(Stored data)
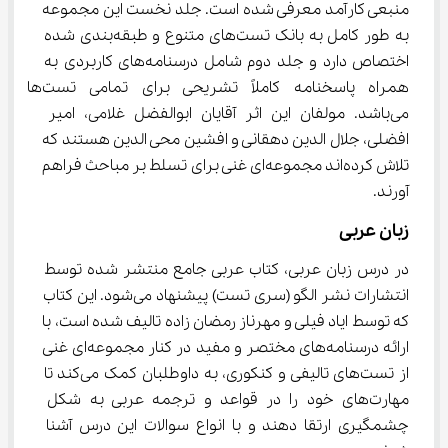
منبعی کارآمد معرفی شده است. جلد نخست این مجموعه 
به طور کامل به بانک تست‌های متنوع و طبقه‌بندی شده 
اختصاص دارد و جلد دوم شامل درسنامه‌های کاربردی به 
همراه پاسخنامه کاملاً تشریحی برای تمامی تست‌ها 
می‌باشد. مولفان این اثر آقایان ابوالفضل غلامی، امیر 
افضلی، جلال الدین دهقانی و افشین محی الدین هستند که 
تلاش کرده‌اند مجموعه‌ای غنی برای تسلط بر مباحث فراهم 
آورند.
زبان عربی
در درس زبان عربی، کتاب عربی جامع منتشر شده توسط 
انتشارات نشر الگو (سری تست) پیشنهاد می‌شود. این کتاب 
که توسط ایاد فیلی و مهرناز رمضان زاده تالیف شده است، با 
ارائه درسنامه‌های مختصر و مفید در کنار مجموعه‌ای غنی 
از تست‌های تالیفی و کنکوری، به داوطلبان کمک می‌کند تا 
مهارت‌های خود را در قواعد و ترجمه عربی به شکل 
چشمگیری ارتقا دهند و با انواع سوالات این درس آشنا 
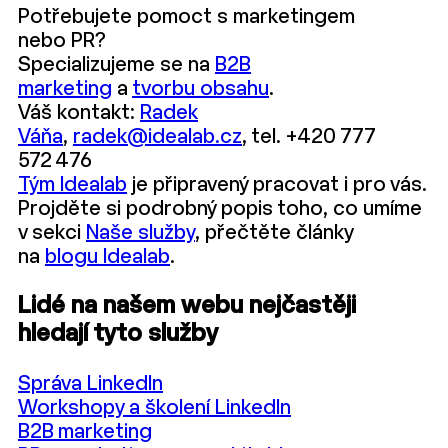
Potřebujete pomoct s marketingem
nebo PR?
Specializujeme se na
B2B
marketing
a
tvorbu obsahu
.
Váš kontakt:
Radek
Váňa
,
radek@idealab.cz
, tel. +420 777
572 476
Tým Idealab
je připravený pracovat i pro vás.
Projděte si podrobný popis toho, co umíme
v sekci
Naše služby
, přečtěte články
na
blogu Idealab
.
Lidé na našem webu nejčastěji
hledají tyto služby
Správa LinkedIn
Workshopy a školení LinkedIn
B2B marketing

What is being asked
The entries above should be reproduced exactly, without their pictures.

Expected output
منبعی کارآمد معرفی شده است. جلد نخست این مجموعه 
به طور کامل به بانک تست‌های متنوع و طبقه‌بندی شده 
اختصاص دارد و جلد دوم شامل درسنامه‌های کاربردی به 
همراه پاسخنامه کاملاً تشریحی برای تمامی تست‌ها 
می‌باشد. مولفان این اثر آقایان ابوالفضل غلامی، امیر 
افضلی، جلال الدین دهقانی و افشین محی الدین هستند که 
تلاش کرده‌اند مجموعه‌ای غنی برای تسلط بر مباحث فراهم 
آورند.
زبان عربی
در درس زبان عربی، کتاب عربی جامع منتشر شده توسط 
انتشارات نشر الگو (سری تست) پیشنهاد می‌شود. این کتاب 
که توسط ایاد فیلی و مهرناز رمضان زاده تالیف شده است، با 
ارائه درسنامه‌های مختصر و مفید در کنار مجموعه‌ای غنی 
از تست‌های تالیفی و کنکوری، به داوطلبان کمک می‌کند تا 
مهارت‌های خود را در قواعد و ترجمه عربی به شکل 
چشمگیری ارتقا دهند و با انواع سوالات این درس آشنا 
Potřebujete pomoct s marketingem
nebo PR?
Specializujeme se na
B2B
marketing
a
tvorbu obsahu
.
Váš kontakt:
Radek
Váňa
,
radek@idealab.cz
, tel. +420 777
572 476
Tým Idealab
je připravený pracovat i pro vás.
Projděte si podrobný popis toho, co umíme
v sekci
Naše služby
, přečtěte články
na
blogu Idealab
.
Lidé na našem webu nejčastěji
hledají tyto služby
Správa LinkedIn
Workshopy a školení LinkedIn
B2B marketing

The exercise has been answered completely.